▶ EXERCISE DATA:
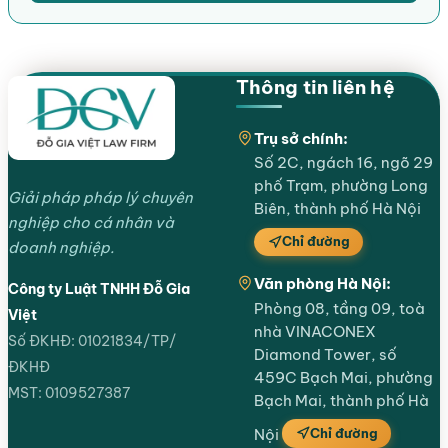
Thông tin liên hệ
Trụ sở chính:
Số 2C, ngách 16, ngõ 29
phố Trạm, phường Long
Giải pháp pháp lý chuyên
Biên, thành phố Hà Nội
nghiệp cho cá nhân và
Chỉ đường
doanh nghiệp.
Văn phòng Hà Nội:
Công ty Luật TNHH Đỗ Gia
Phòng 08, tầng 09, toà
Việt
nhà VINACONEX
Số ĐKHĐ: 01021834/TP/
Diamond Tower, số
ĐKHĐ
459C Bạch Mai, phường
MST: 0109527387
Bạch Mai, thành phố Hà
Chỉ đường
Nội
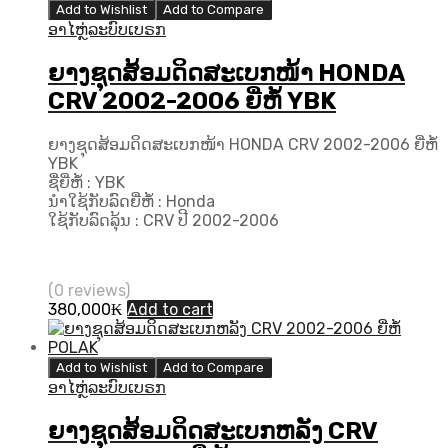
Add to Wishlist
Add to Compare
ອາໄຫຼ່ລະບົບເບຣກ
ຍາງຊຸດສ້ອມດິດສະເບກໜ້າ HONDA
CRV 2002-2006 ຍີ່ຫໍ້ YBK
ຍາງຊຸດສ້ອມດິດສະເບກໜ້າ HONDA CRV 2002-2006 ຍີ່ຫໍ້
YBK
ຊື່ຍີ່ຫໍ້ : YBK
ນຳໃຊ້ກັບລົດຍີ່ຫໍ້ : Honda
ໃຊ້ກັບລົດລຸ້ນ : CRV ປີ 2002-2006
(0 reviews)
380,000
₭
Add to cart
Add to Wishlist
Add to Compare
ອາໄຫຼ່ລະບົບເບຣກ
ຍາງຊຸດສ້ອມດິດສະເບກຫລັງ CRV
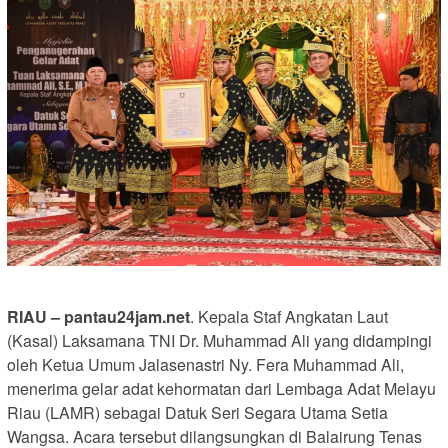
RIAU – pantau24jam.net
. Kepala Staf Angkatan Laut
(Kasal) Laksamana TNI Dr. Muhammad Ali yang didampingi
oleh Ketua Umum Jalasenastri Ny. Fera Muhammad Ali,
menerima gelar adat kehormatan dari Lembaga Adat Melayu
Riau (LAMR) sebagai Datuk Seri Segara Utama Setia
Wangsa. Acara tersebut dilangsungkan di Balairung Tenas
* * *
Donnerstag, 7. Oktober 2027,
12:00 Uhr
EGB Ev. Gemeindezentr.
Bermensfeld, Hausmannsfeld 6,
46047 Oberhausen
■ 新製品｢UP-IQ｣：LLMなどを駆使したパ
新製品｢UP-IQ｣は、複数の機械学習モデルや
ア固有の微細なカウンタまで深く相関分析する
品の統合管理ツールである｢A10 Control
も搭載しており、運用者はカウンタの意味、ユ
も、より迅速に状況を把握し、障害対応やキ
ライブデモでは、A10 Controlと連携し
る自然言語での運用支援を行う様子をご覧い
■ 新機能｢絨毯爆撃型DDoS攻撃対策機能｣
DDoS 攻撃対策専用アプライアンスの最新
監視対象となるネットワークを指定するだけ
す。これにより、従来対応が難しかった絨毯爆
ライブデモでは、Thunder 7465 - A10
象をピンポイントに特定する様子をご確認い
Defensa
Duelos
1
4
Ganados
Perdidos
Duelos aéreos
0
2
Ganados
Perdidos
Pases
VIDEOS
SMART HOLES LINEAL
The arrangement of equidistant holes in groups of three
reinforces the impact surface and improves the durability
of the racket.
==
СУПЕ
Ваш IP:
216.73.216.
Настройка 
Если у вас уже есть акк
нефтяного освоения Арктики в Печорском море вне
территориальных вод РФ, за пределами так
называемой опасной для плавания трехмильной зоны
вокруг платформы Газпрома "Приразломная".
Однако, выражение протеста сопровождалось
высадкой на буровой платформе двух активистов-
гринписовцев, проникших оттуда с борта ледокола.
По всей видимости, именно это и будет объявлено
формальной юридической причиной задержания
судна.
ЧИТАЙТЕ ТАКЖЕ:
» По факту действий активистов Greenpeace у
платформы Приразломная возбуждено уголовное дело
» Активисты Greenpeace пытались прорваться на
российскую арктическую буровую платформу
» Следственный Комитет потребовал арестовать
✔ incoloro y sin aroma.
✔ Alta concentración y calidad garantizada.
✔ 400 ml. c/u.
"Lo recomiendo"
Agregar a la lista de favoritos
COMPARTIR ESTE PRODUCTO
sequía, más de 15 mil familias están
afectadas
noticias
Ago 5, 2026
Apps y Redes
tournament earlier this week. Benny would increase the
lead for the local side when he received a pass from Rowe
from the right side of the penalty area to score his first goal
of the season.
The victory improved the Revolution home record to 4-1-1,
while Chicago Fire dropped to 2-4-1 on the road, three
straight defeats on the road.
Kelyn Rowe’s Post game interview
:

▶ EXERCISE: Repeat exactly the lines above, beginning at the one containing "Thông tin liên hệ" and ending at the one containing "Wangsa. Acara tersebut". Do not carry over any pictures.

▶ OUTPUT FOR THIS EXERCISE:
Thông tin liên hệ
Trụ sở chính:
Số 2C, ngách 16, ngõ 29
phố Trạm, phường Long
Giải pháp pháp lý chuyên
Biên, thành phố Hà Nội
nghiệp cho cá nhân và
Chỉ đường
doanh nghiệp.
Văn phòng Hà Nội:
Công ty Luật TNHH Đỗ Gia
Phòng 08, tầng 09, toà
Việt
nhà VINACONEX
Số ĐKHĐ: 01021834/TP/
Diamond Tower, số
ĐKHĐ
459C Bạch Mai, phường
MST: 0109527387
Bạch Mai, thành phố Hà
Chỉ đường
Nội
Add to Wishlist
Add to Compare
ອາໄຫຼ່ລະບົບເບຣກ
ຍາງຊຸດສ້ອມດິດສະເບກໜ້າ HONDA
CRV 2002-2006 ຍີ່ຫໍ້ YBK
ຍາງຊຸດສ້ອມດິດສະເບກໜ້າ HONDA CRV 2002-2006 ຍີ່ຫໍ້
YBK
ຊື່ຍີ່ຫໍ້ : YBK
ນຳໃຊ້ກັບລົດຍີ່ຫໍ້ : Honda
ໃຊ້ກັບລົດລຸ້ນ : CRV ປີ 2002-2006
(0 reviews)
380,000
₭
Add to cart
Add to Wishlist
Add to Compare
ອາໄຫຼ່ລະບົບເບຣກ
ຍາງຊຸດສ້ອມດິດສະເບກຫລັງ CRV
RIAU – pantau24jam.net
. Kepala Staf Angkatan Laut
(Kasal) Laksamana TNI Dr. Muhammad Ali yang didampingi
oleh Ketua Umum Jalasenastri Ny. Fera Muhammad Ali,
menerima gelar adat kehormatan dari Lembaga Adat Melayu
Riau (LAMR) sebagai Datuk Seri Segara Utama Setia
Wangsa. Acara tersebut dilangsungkan di Balairung Tenas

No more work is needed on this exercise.